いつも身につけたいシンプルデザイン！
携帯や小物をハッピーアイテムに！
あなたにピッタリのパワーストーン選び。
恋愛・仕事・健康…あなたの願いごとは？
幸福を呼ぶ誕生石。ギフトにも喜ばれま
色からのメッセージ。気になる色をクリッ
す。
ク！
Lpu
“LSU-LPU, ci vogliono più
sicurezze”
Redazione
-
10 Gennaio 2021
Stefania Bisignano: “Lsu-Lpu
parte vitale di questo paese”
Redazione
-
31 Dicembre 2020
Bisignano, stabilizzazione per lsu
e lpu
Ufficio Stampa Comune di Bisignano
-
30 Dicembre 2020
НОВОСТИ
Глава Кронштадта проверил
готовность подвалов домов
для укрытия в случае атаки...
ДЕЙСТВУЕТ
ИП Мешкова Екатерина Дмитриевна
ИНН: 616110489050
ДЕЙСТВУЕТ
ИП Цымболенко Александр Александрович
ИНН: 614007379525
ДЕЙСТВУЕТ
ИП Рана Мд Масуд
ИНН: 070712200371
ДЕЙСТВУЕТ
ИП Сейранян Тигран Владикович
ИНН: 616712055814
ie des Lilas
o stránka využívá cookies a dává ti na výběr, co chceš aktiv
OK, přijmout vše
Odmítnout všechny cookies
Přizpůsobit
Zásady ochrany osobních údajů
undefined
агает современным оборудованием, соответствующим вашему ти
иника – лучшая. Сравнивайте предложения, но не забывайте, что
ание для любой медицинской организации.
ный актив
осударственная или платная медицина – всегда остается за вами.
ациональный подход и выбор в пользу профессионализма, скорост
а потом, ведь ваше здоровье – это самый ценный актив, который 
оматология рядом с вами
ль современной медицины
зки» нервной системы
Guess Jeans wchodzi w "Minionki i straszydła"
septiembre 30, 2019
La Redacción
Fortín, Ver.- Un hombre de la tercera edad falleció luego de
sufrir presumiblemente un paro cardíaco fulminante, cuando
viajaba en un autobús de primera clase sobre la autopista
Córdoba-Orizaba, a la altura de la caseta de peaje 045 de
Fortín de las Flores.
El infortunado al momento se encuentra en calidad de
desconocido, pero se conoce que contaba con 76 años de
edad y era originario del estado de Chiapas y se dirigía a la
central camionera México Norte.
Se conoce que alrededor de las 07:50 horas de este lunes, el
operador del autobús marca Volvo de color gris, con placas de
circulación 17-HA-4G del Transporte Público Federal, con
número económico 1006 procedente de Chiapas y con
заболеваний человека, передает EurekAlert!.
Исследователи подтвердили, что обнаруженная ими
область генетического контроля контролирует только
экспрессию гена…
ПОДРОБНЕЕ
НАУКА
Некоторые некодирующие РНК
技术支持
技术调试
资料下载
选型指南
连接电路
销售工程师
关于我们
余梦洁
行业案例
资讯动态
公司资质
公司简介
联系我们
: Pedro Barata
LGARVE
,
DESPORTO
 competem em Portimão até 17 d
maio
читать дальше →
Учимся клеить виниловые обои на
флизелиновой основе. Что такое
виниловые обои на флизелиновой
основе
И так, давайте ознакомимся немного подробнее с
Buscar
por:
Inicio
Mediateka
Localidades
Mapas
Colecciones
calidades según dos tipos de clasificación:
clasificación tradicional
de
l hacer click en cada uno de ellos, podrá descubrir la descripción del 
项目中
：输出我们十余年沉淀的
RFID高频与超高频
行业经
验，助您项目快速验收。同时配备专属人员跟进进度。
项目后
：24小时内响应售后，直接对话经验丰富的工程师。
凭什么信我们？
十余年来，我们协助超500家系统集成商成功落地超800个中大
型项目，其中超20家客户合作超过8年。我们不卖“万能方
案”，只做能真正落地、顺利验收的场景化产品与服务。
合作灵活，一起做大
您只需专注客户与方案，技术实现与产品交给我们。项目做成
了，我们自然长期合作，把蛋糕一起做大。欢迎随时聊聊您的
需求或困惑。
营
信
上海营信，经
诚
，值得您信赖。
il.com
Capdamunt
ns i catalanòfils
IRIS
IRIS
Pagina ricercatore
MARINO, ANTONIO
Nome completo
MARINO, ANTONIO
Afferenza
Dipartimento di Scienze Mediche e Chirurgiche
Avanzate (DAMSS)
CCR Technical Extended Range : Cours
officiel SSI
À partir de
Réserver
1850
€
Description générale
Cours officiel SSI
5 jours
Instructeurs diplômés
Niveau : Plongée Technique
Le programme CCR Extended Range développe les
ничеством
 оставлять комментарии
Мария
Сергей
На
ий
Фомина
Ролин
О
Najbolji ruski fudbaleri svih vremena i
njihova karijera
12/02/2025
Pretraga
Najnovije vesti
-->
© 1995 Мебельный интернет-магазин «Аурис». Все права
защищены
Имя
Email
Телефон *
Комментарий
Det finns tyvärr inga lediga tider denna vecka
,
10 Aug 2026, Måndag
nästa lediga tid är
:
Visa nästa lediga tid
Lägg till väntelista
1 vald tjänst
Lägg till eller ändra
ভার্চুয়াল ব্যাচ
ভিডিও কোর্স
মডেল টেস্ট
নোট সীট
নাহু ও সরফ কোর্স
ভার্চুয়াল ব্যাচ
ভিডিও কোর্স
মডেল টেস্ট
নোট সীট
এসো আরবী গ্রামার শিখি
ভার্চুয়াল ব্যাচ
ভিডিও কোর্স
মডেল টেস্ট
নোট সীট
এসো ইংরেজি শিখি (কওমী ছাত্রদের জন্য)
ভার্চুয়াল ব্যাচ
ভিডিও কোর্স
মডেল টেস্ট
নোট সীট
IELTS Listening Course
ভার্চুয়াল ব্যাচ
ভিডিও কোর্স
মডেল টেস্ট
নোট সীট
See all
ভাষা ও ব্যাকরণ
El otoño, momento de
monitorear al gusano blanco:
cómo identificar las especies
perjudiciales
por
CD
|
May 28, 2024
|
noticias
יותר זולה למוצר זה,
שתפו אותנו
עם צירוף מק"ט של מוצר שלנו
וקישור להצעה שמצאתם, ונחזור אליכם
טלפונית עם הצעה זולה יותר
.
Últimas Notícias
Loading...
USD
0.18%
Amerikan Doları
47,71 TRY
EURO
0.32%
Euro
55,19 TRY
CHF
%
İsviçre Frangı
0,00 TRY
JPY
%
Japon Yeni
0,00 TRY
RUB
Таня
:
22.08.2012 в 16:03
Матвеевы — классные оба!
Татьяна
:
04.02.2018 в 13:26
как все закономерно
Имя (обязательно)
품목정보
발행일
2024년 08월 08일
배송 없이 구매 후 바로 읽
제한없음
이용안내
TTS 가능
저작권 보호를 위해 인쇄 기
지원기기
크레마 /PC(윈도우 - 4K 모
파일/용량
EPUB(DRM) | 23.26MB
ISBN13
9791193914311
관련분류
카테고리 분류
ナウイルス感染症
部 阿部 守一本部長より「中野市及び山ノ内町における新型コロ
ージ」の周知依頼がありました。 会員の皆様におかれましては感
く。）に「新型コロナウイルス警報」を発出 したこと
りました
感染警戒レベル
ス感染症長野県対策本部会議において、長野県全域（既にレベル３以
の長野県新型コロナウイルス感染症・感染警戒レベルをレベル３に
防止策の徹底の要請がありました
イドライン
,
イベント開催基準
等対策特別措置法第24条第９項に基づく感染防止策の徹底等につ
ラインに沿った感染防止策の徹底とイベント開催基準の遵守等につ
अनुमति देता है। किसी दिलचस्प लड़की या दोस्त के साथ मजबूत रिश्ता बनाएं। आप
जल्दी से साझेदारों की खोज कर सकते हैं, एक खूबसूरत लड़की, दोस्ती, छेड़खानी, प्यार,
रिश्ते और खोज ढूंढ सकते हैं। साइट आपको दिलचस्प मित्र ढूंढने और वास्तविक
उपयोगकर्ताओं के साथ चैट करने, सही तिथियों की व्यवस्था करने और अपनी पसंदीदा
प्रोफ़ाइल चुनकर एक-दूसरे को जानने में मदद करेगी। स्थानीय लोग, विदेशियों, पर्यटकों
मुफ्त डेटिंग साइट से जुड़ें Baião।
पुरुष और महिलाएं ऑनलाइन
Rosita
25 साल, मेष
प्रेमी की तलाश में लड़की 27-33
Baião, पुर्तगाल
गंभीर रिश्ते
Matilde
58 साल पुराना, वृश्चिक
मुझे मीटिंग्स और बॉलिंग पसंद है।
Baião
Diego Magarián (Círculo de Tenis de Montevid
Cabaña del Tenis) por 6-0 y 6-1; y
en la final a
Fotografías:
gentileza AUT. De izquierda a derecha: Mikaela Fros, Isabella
-------------------------
> _What is needed_: Copy the entries word for word. Start at the first line and end with the line containing "ациональный подход и".

> _Task solution_:
いつも身につけたいシンプルデザイン！
携帯や小物をハッピーアイテムに！
あなたにピッタリのパワーストーン選び。
恋愛・仕事・健康…あなたの願いごとは？
幸福を呼ぶ誕生石。ギフトにも喜ばれま
色からのメッセージ。気になる色をクリッ
す。
ク！
Lpu
“LSU-LPU, ci vogliono più
sicurezze”
Redazione
-
10 Gennaio 2021
Stefania Bisignano: “Lsu-Lpu
parte vitale di questo paese”
Redazione
-
31 Dicembre 2020
Bisignano, stabilizzazione per lsu
e lpu
Ufficio Stampa Comune di Bisignano
-
30 Dicembre 2020
НОВОСТИ
Глава Кронштадта проверил
готовность подвалов домов
для укрытия в случае атаки...
ДЕЙСТВУЕТ
ИП Мешкова Екатерина Дмитриевна
ИНН: 616110489050
ДЕЙСТВУЕТ
ИП Цымболенко Александр Александрович
ИНН: 614007379525
ДЕЙСТВУЕТ
ИП Рана Мд Масуд
ИНН: 070712200371
ДЕЙСТВУЕТ
ИП Сейранян Тигран Владикович
ИНН: 616712055814
ie des Lilas
o stránka využívá cookies a dává ti na výběr, co chceš aktiv
OK, přijmout vše
Odmítnout všechny cookies
Přizpůsobit
Zásady ochrany osobních údajů
undefined
агает современным оборудованием, соответствующим вашему ти
иника – лучшая. Сравнивайте предложения, но не забывайте, что
ание для любой медицинской организации.
ный актив
осударственная или платная медицина – всегда остается за вами.
ациональный подход и выбор в пользу профессионализма, скорост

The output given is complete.